--- Your objective ---
Take the line containing "Contct Us (188, 906)" and every line after it to the end of the data, and write them out exactly as they appear.

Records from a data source
+-------+
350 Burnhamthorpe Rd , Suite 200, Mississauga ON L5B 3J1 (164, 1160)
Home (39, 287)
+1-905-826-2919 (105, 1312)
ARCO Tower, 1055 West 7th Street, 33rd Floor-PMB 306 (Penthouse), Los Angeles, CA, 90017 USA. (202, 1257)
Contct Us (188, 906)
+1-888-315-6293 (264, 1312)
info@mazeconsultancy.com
+-------+
--- Reply to the task ---
Contct Us (188, 906)
+1-888-315-6293 (264, 1312)
info@mazeconsultancy.com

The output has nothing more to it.